Data listing below:
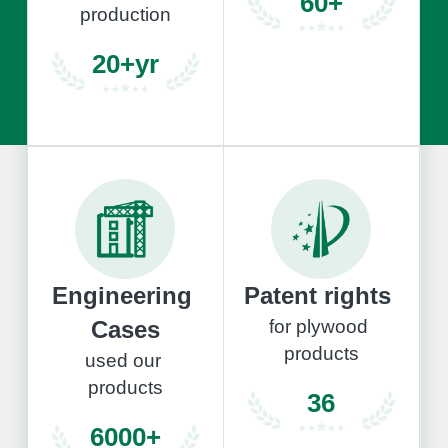
60+
production
20+yr
Engineering 
Patent rights 
Cases
for plywood 
products
used our 
products
36
6000+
End of Data listing.
→ Task to complete: Text only, pictures out: give every record again as written.

→ Solution:
60+
production
20+yr
Engineering 
Patent rights 
Cases
for plywood 
products
used our 
products
36
6000+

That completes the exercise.